*What you are asked to do*: Of the lines below, copy those that hold the word "страницы".

━━━━━ Listed entries ━━━━━

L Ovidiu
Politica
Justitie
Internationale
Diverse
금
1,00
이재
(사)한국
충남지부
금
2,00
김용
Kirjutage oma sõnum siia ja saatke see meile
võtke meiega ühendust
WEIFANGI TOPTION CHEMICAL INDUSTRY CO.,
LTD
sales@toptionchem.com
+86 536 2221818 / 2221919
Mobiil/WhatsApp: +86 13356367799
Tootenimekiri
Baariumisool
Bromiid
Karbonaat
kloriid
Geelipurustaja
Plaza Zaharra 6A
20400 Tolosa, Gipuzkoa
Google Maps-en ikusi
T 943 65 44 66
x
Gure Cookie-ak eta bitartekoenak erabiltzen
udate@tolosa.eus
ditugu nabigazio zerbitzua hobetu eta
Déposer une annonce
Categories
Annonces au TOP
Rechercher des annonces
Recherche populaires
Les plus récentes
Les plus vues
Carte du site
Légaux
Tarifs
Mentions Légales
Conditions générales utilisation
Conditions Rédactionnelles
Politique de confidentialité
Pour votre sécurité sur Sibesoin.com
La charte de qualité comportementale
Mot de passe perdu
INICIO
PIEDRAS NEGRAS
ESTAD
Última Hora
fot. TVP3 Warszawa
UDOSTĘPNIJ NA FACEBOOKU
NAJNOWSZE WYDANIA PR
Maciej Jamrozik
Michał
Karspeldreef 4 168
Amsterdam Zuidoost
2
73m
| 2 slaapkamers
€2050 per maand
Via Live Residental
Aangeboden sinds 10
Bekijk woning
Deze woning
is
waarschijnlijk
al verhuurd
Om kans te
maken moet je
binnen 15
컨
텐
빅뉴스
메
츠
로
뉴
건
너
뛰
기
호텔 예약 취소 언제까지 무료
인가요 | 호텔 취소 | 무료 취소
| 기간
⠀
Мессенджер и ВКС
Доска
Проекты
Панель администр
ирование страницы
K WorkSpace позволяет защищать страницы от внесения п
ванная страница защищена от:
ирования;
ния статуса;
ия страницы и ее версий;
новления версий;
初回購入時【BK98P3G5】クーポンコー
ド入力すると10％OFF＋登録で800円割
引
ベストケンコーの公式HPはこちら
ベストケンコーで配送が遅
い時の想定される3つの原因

━━━━━

*Task response*:
ирование страницы
K WorkSpace позволяет защищать страницы от внесения п
ия страницы и ее версий;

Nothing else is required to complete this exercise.